An analysis of all the studies involving the use of azathioprine in MS found a slight decrease in relapse rates and a slight slowing down of disability progression with this drug (Yudkin1991). However, many neurologists have concluded that the level of treatment effect is unlikely to outweigh the adverse effects of this drug.
This is an anticancer agent with potentially serious side effects, which include suppression of the bone marrow, infertility, damage to the foetus in woman who become pregnant whilst on the medication, severe chemical irritation of the bladder, which can lead to bleeding (haemorrhagic cystitis), hair loss and nausea/vomiting. Its use as a treatment of MS is controversial. Some controlled trials have shown a small clinical benefit with this drug but one large trial did not. As a result of the serious side effects and uncertain benefits, most centres no longer use cyclophosphamide.
Cyclosporine is an immunoregulator commonly used to prevent rejection of organs after transplantation. Cyclosporine is frequently associated with high blood pressure and damage to the kidneys. Although cyclosporine has been shown to have a small, positive effect on MS, the adverse effects associated with this drug can be very problematic for patients. It is almost never used nowadays
Immunoglobulin (obtained from the blood of healthy human donors) is available, but not licensed, for use in MS. Some studies suggest that immunoglobulin may be effective in reducing MS relapse rate (Fazekas 1997). However, a recent trial in people with secondary progressive MS was negative. Because of these different results, further trials are necessary to assess the effectiveness of immunoglobulin as a treatment option in MS.
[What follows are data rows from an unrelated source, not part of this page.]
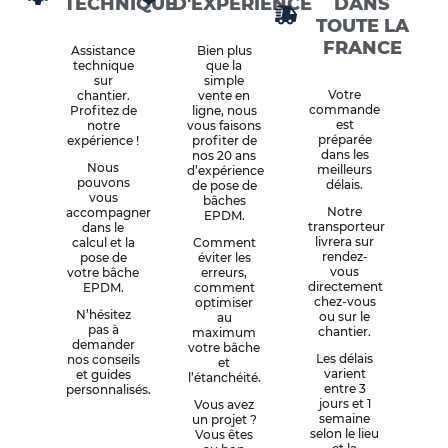
TECHNIQUE
D'EXPÉRIENCE
DANS
TOUTE LA
FRANCE
Assistance
Bien plus
technique
que la
sur
simple
Votre
chantier.
vente en
commande
Profitez de
ligne, nous
est
notre
vous faisons
préparée
expérience !
profiter de
dans les
nos 20 ans
Nous
meilleurs
d’expérience
pouvons
délais.
de pose de
vous
bâches
Notre
accompagner
EPDM.
transporteur
dans le
livrera sur
calcul et la
Comment
rendez-
pose de
éviter les
vous
votre bâche
erreurs,
directement
EPDM.
comment
chez-vous
optimiser
N’hésitez
ou sur le
au
pas à
chantier.
maximum
demander
votre bâche
Les délais
nos conseils
et
varient
et guides
l’étanchéité.
entre 3
personnalisés.
jours et 1
Vous avez
semaine
un projet ?
selon le lieu
Vous êtes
Methotrexate is commonly used in people with psoriasis and rheumatoid arthritis. Adverse effects include bone marrow suppression and pulmonary fibrosis (scarring of the lungs). One small trial of 60 patients with progressive MS suggested a positive benefit in slowing the development of disability affecting the upper limbs (arms). More trials are needed before we can be sure whether Methotrexate is effective in MS. (Cochrane Gray 2004)
This is another anti-cancer drug that is being used more commonly in the larger Neurology Centres
in the UK. Trials have shown it to be a powerful immune suppressive therapy and for this reason, it
has been tested in patients with MS. It is mainly used for people with MS who are experiencing a rapid
accumulation of disability over a short period of time due to severe relapses. All the hospitals using
the drug in the UK have specific policies controlling its usage. Patients are admitted onto the ward
for the treatment as it is intravenous (given through a drip). Some Trusts require that it is administered
by a trained chemotherapy nurse and not by neurology staff. The main disadvantage of mitoxantrone
is its safety profile, in particular its effect on the heart, which means that there is a restriction
on the total amount of treatment that can be given. As a result echocardiograms are performed on patients
prior to receiving the drug, and later during and after the course of treatment. Mitoxantrone is also
associated with nausea and vomiting, hair loss, the development of infertility and rarely the development
of leukaemia, a cancer of blood cells.